Täglich kurze 2-minütige Andachten aus der Bibel für einen guten Start in den Tag. Diese Aufnahmen sind einer Videoserie auf https://www.joelmedia.de/serien/mit-gott-leben/ entnommen.

Dieser Podcast beinhaltet die folgenden Serien:


In dieser Predigt aus der Serie „Gott auf meiner Seite“ beleuchtet Roman Wiens Prediger 2:1-18. Er führt durch Salomos Suche nach Sinn und Erfüllung in Freude, Reichtum und Weisheit. Die Predigt zeigt auf, wie Salomo trotz immenser Errungenschaften feststellt, dass alles „Nichtigkeit und ein Haschen nach Wind“ ist, wenn es losgelöst von Gott geschieht. Sie ermutigt dazu, die guten Dinge des Lebens in der richtigen Perspektive zu sehen und zu erkennen, dass wahrer Halt nur jenseits menschlicher Anstrengungen zu finden ist.


Weitere Aufnahmen

Serie: Gott auf (m)einer Seite

  • 0:0
  • 0:0
  • 0:0

Transkript

[0:30] Hallo, liebe Freunde, und willkommen zu "Gott auf meiner Seite". Wir sind inzwischen auf Seite 702 und lesen gemeinsam das Buch Prediger. Was Salomo uns damit geben möchte, bevor wir gleich in Kapitel 2, Vers 1 einsteigen und gemeinsam lesen, möchte ich aber ein kurzes Gebet sprechen und Gott um seinen Segen bitten.
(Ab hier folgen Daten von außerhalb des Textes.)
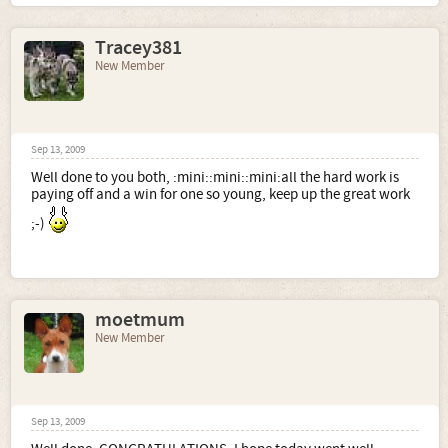
Tracey381
New Member
Sep 13, 2009
Well done to you both, :mini::mini::mini:all the hard work is
paying off and a win for one so young, keep up the great work
;-)
moetmum
New Member
Sep 13, 2009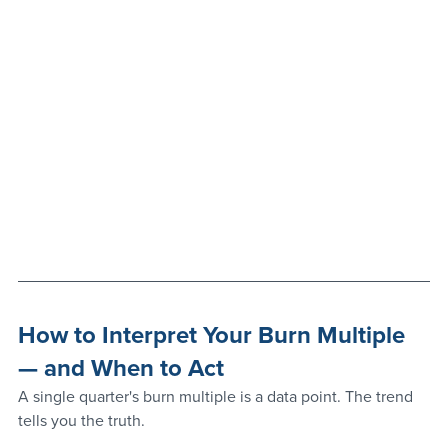
How to Interpret Your Burn Multiple 
— and When to Act
A single quarter's burn multiple is a data point. The trend 
tells you the truth.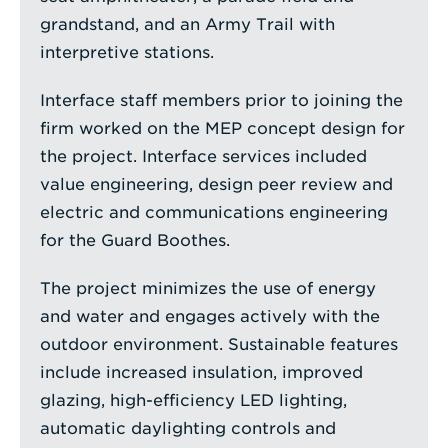
grandstand, and an Army Trail with
interpretive stations.
Interface staff members prior to joining the
firm worked on the MEP concept design for
the project. Interface services included
value engineering, design peer review and
electric and communications engineering
for the Guard Boothes.
The project minimizes the use of energy
and water and engages actively with the
outdoor environment. Sustainable features
include increased insulation, improved
glazing, high-efficiency LED lighting,
automatic daylighting controls and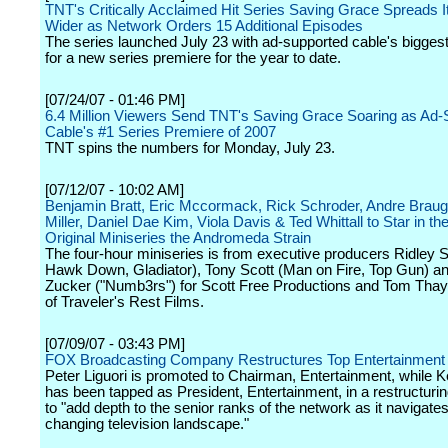
TNT's Critically Acclaimed Hit Series Saving Grace Spreads 
Wider as Network Orders 15 Additional Episodes
The series launched July 23 with ad-supported cable's bigges
for a new series premiere for the year to date.
[07/24/07 - 01:46 PM]
6.4 Million Viewers Send TNT's Saving Grace Soaring as Ad-
Cable's #1 Series Premiere of 2007
TNT spins the numbers for Monday, July 23.
[07/12/07 - 10:02 AM]
Benjamin Bratt, Eric Mccormack, Rick Schroder, Andre Braugh
Miller, Daniel Dae Kim, Viola Davis & Ted Whittall to Star in t
Original Miniseries the Andromeda Strain
The four-hour miniseries is from executive producers Ridley S
Hawk Down, Gladiator), Tony Scott (Man on Fire, Top Gun) a
Zucker ("Numb3rs") for Scott Free Productions and Tom Thaye
of Traveler's Rest Films.
[07/09/07 - 03:43 PM]
FOX Broadcasting Company Restructures Top Entertainment
Peter Liguori is promoted to Chairman, Entertainment, while Ke
has been tapped as President, Entertainment, in a restructuri
to "add depth to the senior ranks of the network as it navigates
changing television landscape."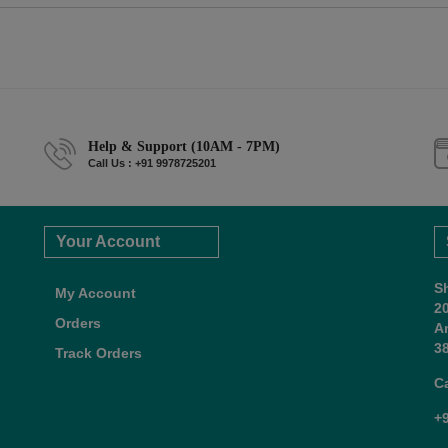
Help & Support (10AM - 7PM)
Call Us : +91 9978725201
Your Account
S
My Account
2
Orders
A
38
Track Orders
C
+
[0:51] Unser guter Herr, unser König, du bist derjenige, der uns gemacht hat. Du bist derjenige, der Bestand gegeben hat. Aber bei vielem, was wir um uns herum beobachten, finden wir nicht das, was uns Sinn und Halt gibt. Und Salomo versucht uns darauf hinzuweisen, was die Dinge sind und wo sie hinführen, wenn ich versuche, da meinen Sinn rauszuziehen. Und wenn wir jetzt gemeinsam weiterlesen, möchte ich um deinen Segen bitten, dass du uns in diesen Worten zeigst, was der Weg ist, den du uns wünschst und was eben nicht. So lege ich diese Zeit dir vor in deinem guten Namen. Amen.

[1:31] Ich möchte gleich anfangen im Buch Prediger in Kapitel 2, Vers 1.

[1:40] Und so sprach ich in meinem Herzen: Auf! Versuch es mit der Freude und genieße das Gute! Aber siehe, auch das ist Nichtigkeit. Zum Lachen sprach ich: Unsinnig ist es! Und zur Freude: Was schafft die? Ich beschloss in meinem Herzen, meinen Leib durch Wein zu laben, während mein Herz sich mit Weisheit beschäftigte und die Torheit zu ergreifen, bis ich sähe, was den Menschenkindern zu tun gut wäre unter dem Himmel die Zahl ihrer Lebenstage lang.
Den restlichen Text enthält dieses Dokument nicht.